# "How do you want to open this file?" dialog box



## gh1138 (Jan 29, 2009)

Recently upgraded a Windows 7 PC to Windows 10.

Since upgrading, I get random Windows dialog boxes asking "How do you want to open this file?" Usually happens while using Chrome or IE, but I can't say for sure it hasn't popped up while not surfing.

Below the open file question, it lists several program choices such as Adobe, Google, IE, etc. Oddly enough, it doesn't show the name of the file it's wanting to open.

Fearing it may be malware, I have only tried selecting Notepad, which gives a message "Cannot find the C:\Program.txt file. Do you want to create a new file?" So I click "Cancel."

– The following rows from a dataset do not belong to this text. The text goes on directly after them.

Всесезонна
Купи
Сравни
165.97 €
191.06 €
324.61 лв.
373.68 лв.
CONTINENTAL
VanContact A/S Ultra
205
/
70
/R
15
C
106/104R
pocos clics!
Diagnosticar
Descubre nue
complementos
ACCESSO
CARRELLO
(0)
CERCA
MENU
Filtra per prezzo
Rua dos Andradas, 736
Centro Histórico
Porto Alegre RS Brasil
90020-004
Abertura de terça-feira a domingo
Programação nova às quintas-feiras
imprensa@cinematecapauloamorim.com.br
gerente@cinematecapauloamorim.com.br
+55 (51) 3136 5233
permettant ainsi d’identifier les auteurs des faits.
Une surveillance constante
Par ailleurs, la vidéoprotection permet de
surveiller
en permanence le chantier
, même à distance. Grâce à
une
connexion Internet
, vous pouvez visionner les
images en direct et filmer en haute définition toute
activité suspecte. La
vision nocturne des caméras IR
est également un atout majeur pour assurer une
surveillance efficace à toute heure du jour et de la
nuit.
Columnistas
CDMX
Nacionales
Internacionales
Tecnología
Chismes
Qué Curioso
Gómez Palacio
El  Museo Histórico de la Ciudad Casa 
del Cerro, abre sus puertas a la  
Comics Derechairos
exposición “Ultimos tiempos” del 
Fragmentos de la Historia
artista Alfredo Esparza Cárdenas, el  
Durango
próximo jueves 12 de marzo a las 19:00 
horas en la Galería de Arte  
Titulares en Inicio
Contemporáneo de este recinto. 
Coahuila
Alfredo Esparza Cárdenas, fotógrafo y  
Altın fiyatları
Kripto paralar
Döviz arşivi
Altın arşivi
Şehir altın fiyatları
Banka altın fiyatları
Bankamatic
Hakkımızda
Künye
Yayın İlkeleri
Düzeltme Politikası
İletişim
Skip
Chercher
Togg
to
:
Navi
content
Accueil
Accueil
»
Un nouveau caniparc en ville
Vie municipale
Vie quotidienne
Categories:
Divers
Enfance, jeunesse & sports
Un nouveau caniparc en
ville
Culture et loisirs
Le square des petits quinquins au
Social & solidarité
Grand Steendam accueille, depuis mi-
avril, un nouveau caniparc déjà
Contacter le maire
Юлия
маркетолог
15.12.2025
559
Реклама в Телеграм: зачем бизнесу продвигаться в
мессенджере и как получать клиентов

Any ideas or suggestions for what this may be and how to resolve?

Thanks.


----------



## Corday (Mar 3, 2010)

It should be appearing when you download something like an app or Email attachment.


----------



## spunk.funk (May 13, 2010)

As Corday said, this will happen if you arer downloading a file or a program needs to run to access a file. Save the file to your download location and right click it and choose properties. Look at the file _Extension _(eg) .pdf, .txt etc and google that to see what program opens it. If it is a .PDF you will need to download Adobe Acrobat Reader. etc.


----------



## gh1138 (Jan 29, 2009)

Sorry, should have been more specific.

I'm not intentionally downloading anything when this happens. Chrome and/or IE will be open, and at random times, the dialog box I attached the image of pops up. Maybe it's a some kind of script from a website?

I was/am afraid something sinister may be going on. I have run scans with Norton and Malware Bytes. They came up clean, and I haven't noticed any weird behavior, though, so I'm hoping it's just something weird from Windows 10 upgrade.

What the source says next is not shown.